Key Migration Constraints and Architectural Implications
The migration was shaped by four critical constraints, each dictating specific architectural approaches and ruling out others:
- Zero Downtime/Data Loss: No maintenance window was acceptable, ruling out strategies like scheduled cutovers or dual-writes that inherently involve downtime or data resynchronization.
- Preserve Kafka Metadata: Kafka's internal state (metadata managed by ZooKeeper) could not be rebuilt from scratch, requiring new brokers to join the existing cluster.
- Client Connectivity: Client applications were tightly coupled to specific broker hostnames, preventing simple broker replacements without breaking hundreds of services. Reddit also lacked control over client discovery mechanisms.

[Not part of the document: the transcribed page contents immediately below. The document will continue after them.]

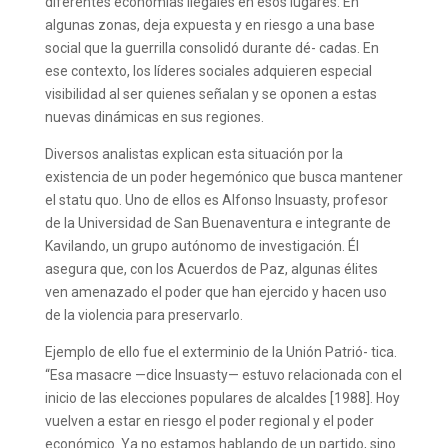
diferentes economías ilegales en esos lugares. En
algunas zonas, deja expuesta y en riesgo a una base
social que la guerrilla consolidó durante dé- cadas. En
ese contexto, los líderes sociales adquieren especial
visibilidad al ser quienes señalan y se oponen a estas
nuevas dinámicas en sus regiones.
Diversos analistas explican esta situación por la
existencia de un poder hegemónico que busca mantener
el statu quo. Uno de ellos es Alfonso Insuasty, profesor
de la Universidad de San Buenaventura e integrante de
Kavilando, un grupo autónomo de investigación. Él
asegura que, con los Acuerdos de Paz, algunas élites
ven amenazado el poder que han ejercido y hacen uso
de la violencia para preservarlo.
Ejemplo de ello fue el exterminio de la Unión Patrió- tica.
“Esa masacre —dice Insuasty— estuvo relacionada con el
inicio de las elecciones populares de alcaldes [1988]. Hoy
vuelven a estar en riesgo el poder regional y el poder
económico. Ya no estamos hablando de un partido, sino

- Reversibility: Every step had to be reversible to allow for recovery from unforeseen issues, necessitating a prolonged period of mixed EC2 and Kubernetes broker operation.
Phased Migration Strategy
Reddit's migration was meticulously executed in distinct phases:
- Phase 1: Taking Control of the Naming Layer. A DNS facade was introduced, acting as an abstraction layer between clients and Kafka brokers. This allowed Reddit to control where client DNS records pointed without modifying client application code, a crucial step for decoupling.
- Phase 2: Making Room for New Brokers. Existing EC2 broker IDs were high, conflicting with Strimzi's default low IDs. Reddit temporarily doubled the cluster size with new EC2 brokers having higher IDs, then decommissioned the original low-ID brokers, freeing up the necessary ID space for Kubernetes brokers.
- Phase 3: Running a Mixed Cluster. This involved a modified Strimzi operator to allow Kubernetes-managed Kafka brokers to join the existing EC2-based cluster. Customizations ensured inter-broker communication across environments and shared ZooKeeper metadata.
- Phase 4: Gradually Shifting Data and Traffic. Using Kafka's Cruise Control tool, partition leadership and replicated data were incrementally moved from EC2 to Kubernetes brokers. This phase was continuously monitored and designed to be reversible.
- Phase 5: Migrating the Control Plane. After all data and traffic were on Kubernetes, the control plane was migrated from ZooKeeper to KRaft, Kafka's built-in metadata system, leveraging documented procedures. This separation of concerns minimized risk.
- Phase 6: Cleaning Up. The custom Strimzi operator was replaced with the standard version, and EC2 infrastructure was decommissioned.
💡System Design Lessons Learned
Abstraction Layers: Introducing an abstraction (like DNS facade) between clients and infrastructure is vital for decoupling and enabling seamless migrations. It allows changes on one side without impacting the other. Protecting Logical State: Treat metadata and logical state as the core assets to protect, and infrastructure as replaceable. Reversibility: Designing for reversibility in every step increases confidence and reduces risk in large-scale changes.